Ce magistrat a rendu compte des plaidoiries dans le délibéré de la cour, composée de :
Madame Marie-Odile DEVILLERS, présidente de chambre
Monsieur Gilles BUFFET, conseiller
Monsieur Christophe LATIL, conseiller
Greffier : Madame Claire BECCAVIN, lors des débats
ARRET :
— CONTRADICTOIRE
— prononcé
par mise à disposition de l’arrêt au greffe de la cour, initialement prévu le 13 septembre 2024, prorogé au 11 octobre 2024, 6 décembre 2024, 20 décembre 2024, 31 janvier 2025 et 21 février 2025,les parties en ayant été préalablement avisées dans les conditions prévues au deuxième alinéa de l’article 450 du code de procédure civile.
— signé par Madame Marie-Odile DEVILLERS, présidente de chambre et par Madame Agnès Allardi, greffière à laquelle la minute de la décision a été remise par le magistrat signataire
La cour statue sur l’appel interjeté par la caisse primaire d’assurance maladie de l’Oise (la caisse) d’un jugement rendu le 7 décembre 2020 par le tribunal judiciaire de Bobigny dans un litige l’opposant à la société [3] (la société).

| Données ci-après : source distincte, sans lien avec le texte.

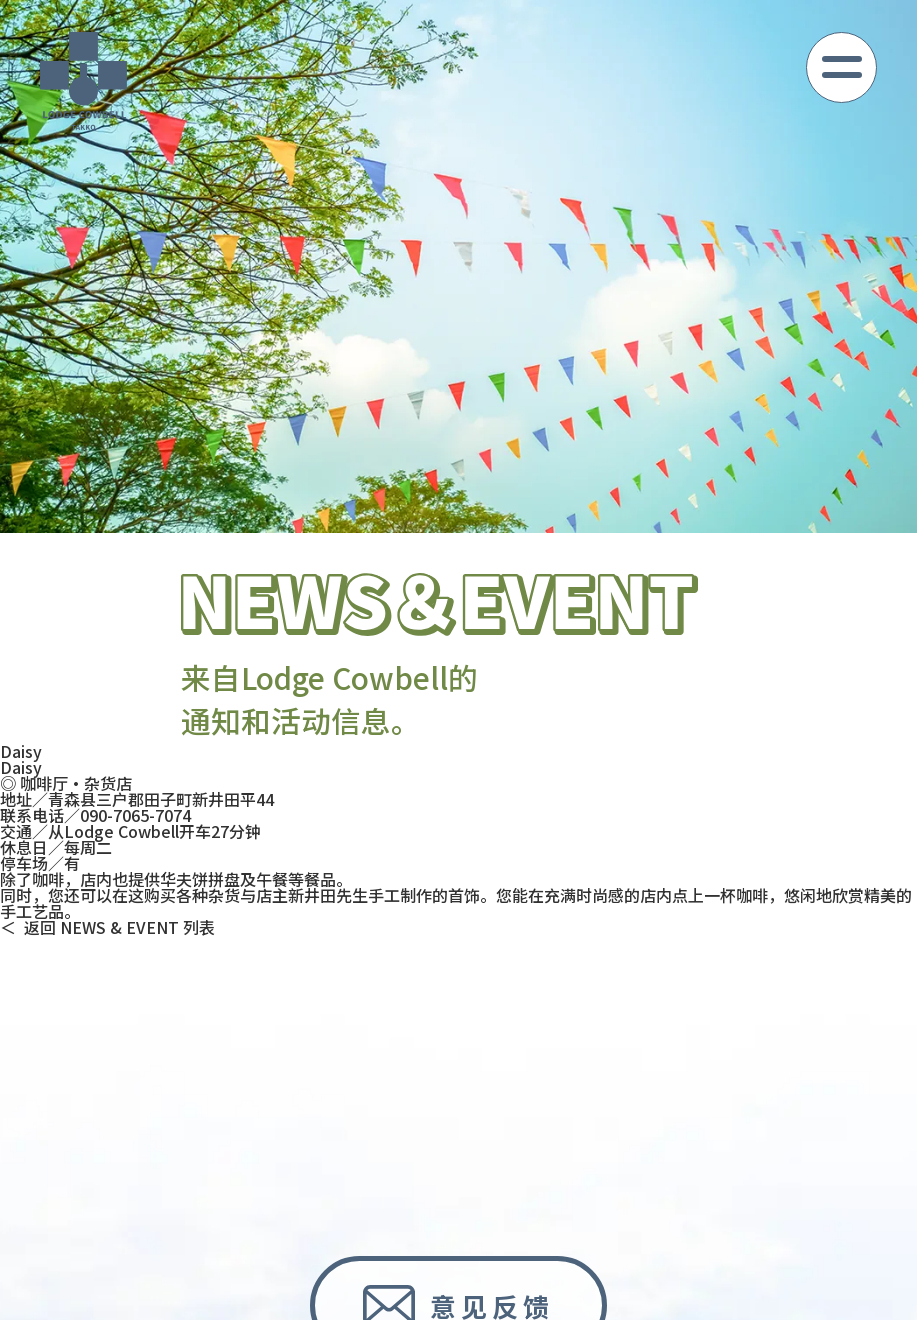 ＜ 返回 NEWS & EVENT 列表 (107, 927)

FAITS, PROCÉDURE, PRÉTENTIONS ET MOYENS DES PARTIES
Les circonstances de la cause ayant été correctement rapportées par le tribunal dans son jugement au contenu duquel la cour entend se référer pour un plus ample exposé, il suffit de rappeler que M. [H] [O], salarié de la société, en qualité de coordonnateur aires aéronautiques, a déclaré avoir été victime d’un accident du travail le 6 juillet 2019.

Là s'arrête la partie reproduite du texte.